The political winds in favor of the US steel industry may be dying down, but the winds of two recent hurricanes — Harvey and Irma — may give the industry a boost.

“Sadly, the hurricanes might be what saves the steel market in the second half of 2017,” said one American steel distributor. He reasoned that good old supply and demand may provide what politics has not.

Talk of the hurricanes’ impact has temporarily replaced the possibility of massive tariffs and/or quotas on steel imports as the market wildcard.

In late July, President Trump said a decision on the ongoing Section 232 investigation into imports threatening national security would likely have to wait until after “health care and taxes and maybe even infrastructure” are addressed.
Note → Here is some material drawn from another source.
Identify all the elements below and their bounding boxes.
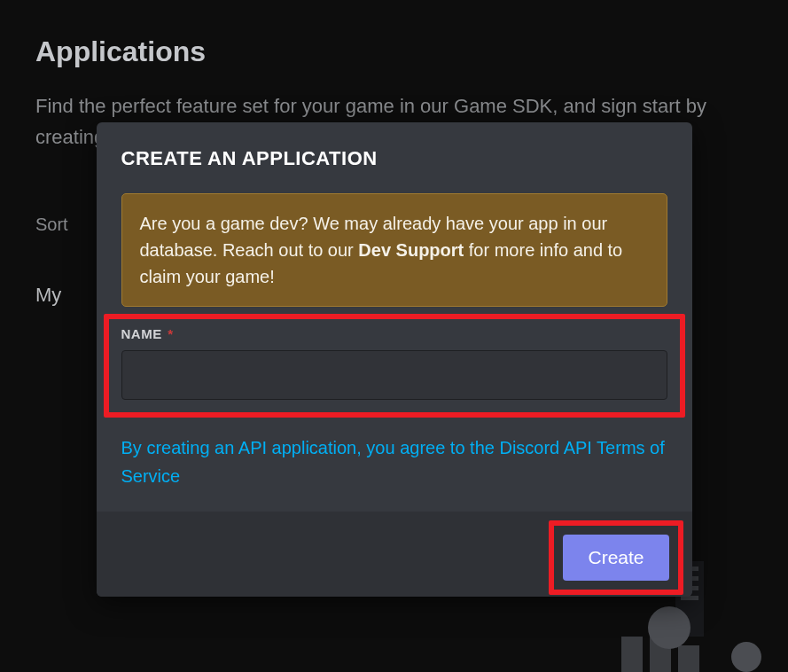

All three of those issues are profoundly nettlesome, so some steelmakers may be wishing Trump a hearty “good luck with that.”

Now market observers are discussing the amount of imported steel damaged by Harvey and the likely surge in demand for domestic steel to rebuild damaged infrastructure, particularly in Texas and Florida, not to mention the need to replace steel-intensive washers, dryers, stoves, water heaters and refrigerators effectively decommissioned by hurricane-related flooding.

Observers also believe there were 500,000 to 1 million vehicles effectively junked by the hurricanes. This unfortunate scenario could be a beneficial double whammy for American mills. More automotive steel will be needed to replace those cars and trucks, and a surge in scrap steel from auto shredders will increase supply and presumably lower scrap prices for those same mills.

Market sources tell S&P Global Platts that when Harvey hit Houston, home to America’s largest steel-importing port, in late August, there was a lot of steel on the docks.

At least some of that steel is damaged, particularly value-added steel like cold-rolled coil that is usually handled with kid gloves, including protections like wrappings and encasements.

Because of this and other hurricane-related port and river transportation difficulties, steel distributors and end-users must now buy more domestic steel to fill holes in their inventories. This could extend delivery lead times for US mills, creating fertile ground for mill price increases.

The 232 investigation result was originally expected in late June, but it has been delayed. Leaders of the Metals Service Center Institute late last week sent a letter directly to President Trump urging “swift, decisive action” on the probe and on Monday suggested that action could come soon, although the Department of Commerce has until January to file its report.

The delay is not the only negative development seen by US mills. Trump suggested he would take a more diplomatic approach to steel trade via bilateral negotiations and he also said he wanted his planned US-Mexico border wall to be transparent, which would preclude the use of massive amounts of steel for the 1,000-mile barrier.

Trump has faced funding and political resistance regarding the wall, as well as his $1 trillion infrastructure plan. But the hurricanes prompted him to quickly negotiate a deal with Congress, opening the federal wallet to aid Florida and Texas. The deal itself was controversial for political reasons, but was praised by many Americans as proper and needed government action.

Now that the wallet is open, who knows? Maybe more comprehensive US infrastructure spending will follow, which would be yet another boon to domestic steelmakers.